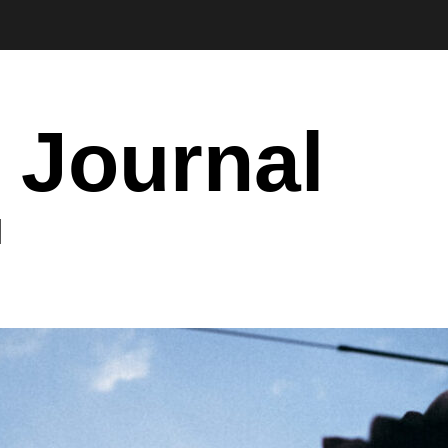
 Journal
I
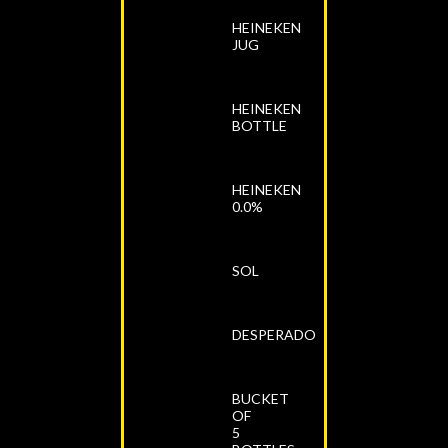
HEINEKEN
JUG
HEINEKEN
BOTTLE
HEINEKEN
0.0%
SOL
DESPERADO
BUCKET
OF
5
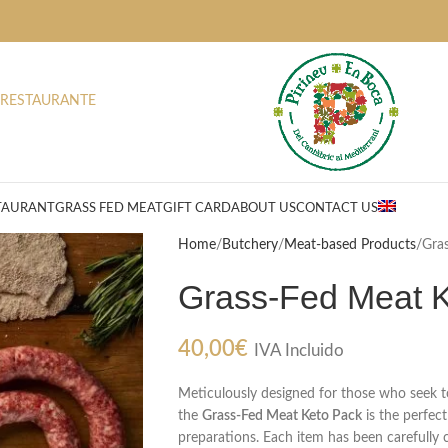
 RESTAURANTE
TAURANT
GRASS FED MEAT
GIFT CARD
ABOUT US
CONTACT US
Home
Butchery
Meat-based Products
Gra
Grass-Fed Meat 
40,00
€
IVA Incluido
Meticulously designed for those who seek to 
the
Grass-Fed Meat Keto Pack
is the perfect
preparations. Each item has been carefully 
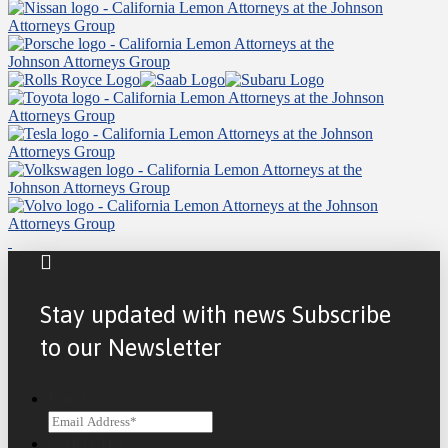
Stay updated with news Subscribe
to our Newsletter
Email
CAPTCHA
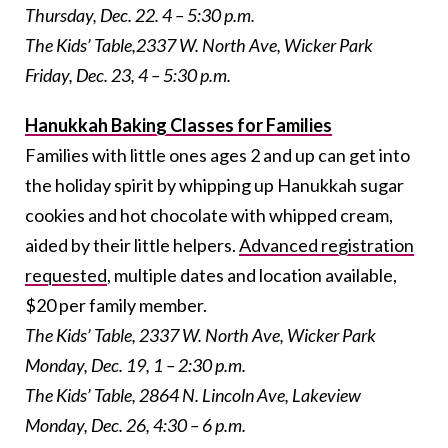
Thursday, Dec. 22. 4 – 5:30 p.m.
The Kids’ Table,
2337 W. North Ave, Wicker Park
Friday, Dec. 23, 4 – 5:30 p.m.
Hanukkah Baking Classes for Families
Families with little ones ages 2 and up can get into
the holiday spirit by whipping up Hanukkah sugar
cookies and hot chocolate with whipped cream,
aided by their little helpers.
Advanced registration
requested
, multiple dates and location available,
$20 per family member.
The Kids’ Table,
2337 W. North Ave, Wicker Park
Monday, Dec. 19, 1 – 2:30 p.m.
The Kids’ Table,
2864 N. Lincoln Ave, Lakeview
Monday, Dec. 26, 4:30 – 6 p.m.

**About this task**:
Give the records above again verbatim, pictures omitted.

**Task response**:
 Journal
I
HEINEKEN
JUG
HEINEKEN
BOTTLE
HEINEKEN
0.0%
SOL
DESPERADO
BUCKET
OF
5
 RESTAURANTE
TAURANT
GRASS FED MEAT
GIFT CARD
ABOUT US
CONTACT US
Home
Butchery
Meat-based Products
Gra
Grass-Fed Meat 
40,00
€
IVA Incluido
Meticulously designed for those who seek to 
the
Grass-Fed Meat Keto Pack
is the perfect
preparations. Each item has been carefully 
Stay updated with news Subscribe
to our Newsletter
Email
CAPTCHA
Thursday, Dec. 22. 4 – 5:30 p.m.
The Kids’ Table,
2337 W. North Ave, Wicker Park
Friday, Dec. 23, 4 – 5:30 p.m.
Hanukkah Baking Classes for Families
Families with little ones ages 2 and up can get into
the holiday spirit by whipping up Hanukkah sugar
cookies and hot chocolate with whipped cream,
aided by their little helpers.
Advanced registration
requested
, multiple dates and location available,
$20 per family member.
The Kids’ Table,
2337 W. North Ave, Wicker Park
Monday, Dec. 19, 1 – 2:30 p.m.
The Kids’ Table,
2864 N. Lincoln Ave, Lakeview
Monday, Dec. 26, 4:30 – 6 p.m.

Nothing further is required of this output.